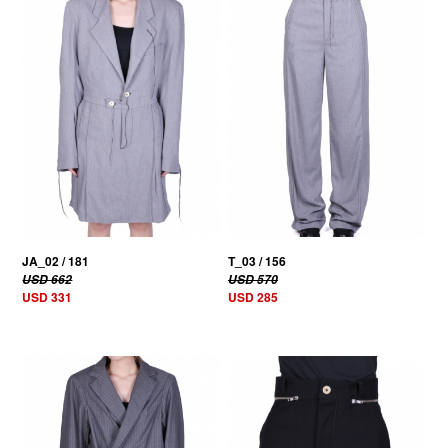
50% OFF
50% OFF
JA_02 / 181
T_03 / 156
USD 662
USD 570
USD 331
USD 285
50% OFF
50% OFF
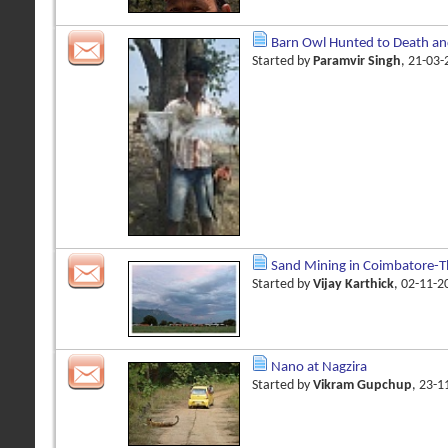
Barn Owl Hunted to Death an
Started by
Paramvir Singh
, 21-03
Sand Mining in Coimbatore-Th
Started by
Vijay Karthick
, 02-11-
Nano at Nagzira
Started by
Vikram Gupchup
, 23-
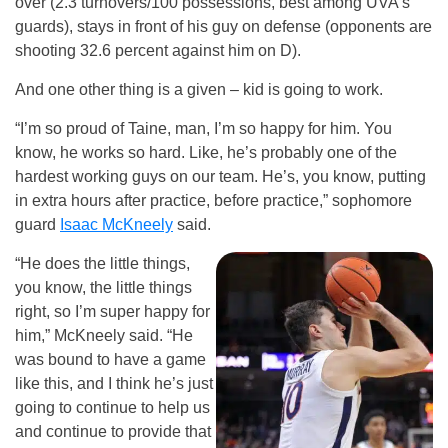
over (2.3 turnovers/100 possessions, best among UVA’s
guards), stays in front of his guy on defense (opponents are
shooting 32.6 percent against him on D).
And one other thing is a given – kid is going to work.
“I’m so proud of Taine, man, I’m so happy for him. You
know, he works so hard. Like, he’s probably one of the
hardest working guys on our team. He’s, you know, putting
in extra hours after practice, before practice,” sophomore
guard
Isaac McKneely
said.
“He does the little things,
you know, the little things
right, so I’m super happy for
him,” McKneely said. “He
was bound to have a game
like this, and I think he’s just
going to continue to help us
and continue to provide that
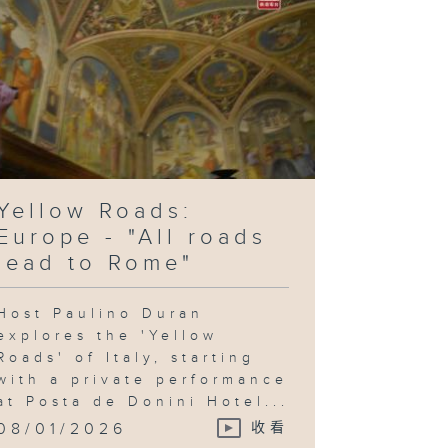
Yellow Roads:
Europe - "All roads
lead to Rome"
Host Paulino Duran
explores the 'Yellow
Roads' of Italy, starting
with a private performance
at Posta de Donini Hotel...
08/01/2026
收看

What is expected: Leave out the pictures and reproduce the rest of the listing exactly.

Response to this task:
50% OFF
50% OFF
JA_02 / 181
T_03 / 156
USD 662
USD 570
USD 331
USD 285
50% OFF
50% OFF
Barn Owl Hunted to Death an
Started by
Paramvir Singh
, 21-03
Sand Mining in Coimbatore-Th
Started by
Vijay Karthick
, 02-11-
Nano at Nagzira
Started by
Vikram Gupchup
, 23-
over (2.3 turnovers/100 possessions, best among UVA’s
guards), stays in front of his guy on defense (opponents are
shooting 32.6 percent against him on D).
And one other thing is a given – kid is going to work.
“I’m so proud of Taine, man, I’m so happy for him. You
know, he works so hard. Like, he’s probably one of the
hardest working guys on our team. He’s, you know, putting
in extra hours after practice, before practice,” sophomore
guard
Isaac McKneely
said.
“He does the little things,
you know, the little things
right, so I’m super happy for
him,” McKneely said. “He
was bound to have a game
like this, and I think he’s just
going to continue to help us
and continue to provide that
Yellow Roads:
Europe - "All roads
lead to Rome"
Host Paulino Duran
explores the 'Yellow
Roads' of Italy, starting
with a private performance
at Posta de Donini Hotel...
08/01/2026
收看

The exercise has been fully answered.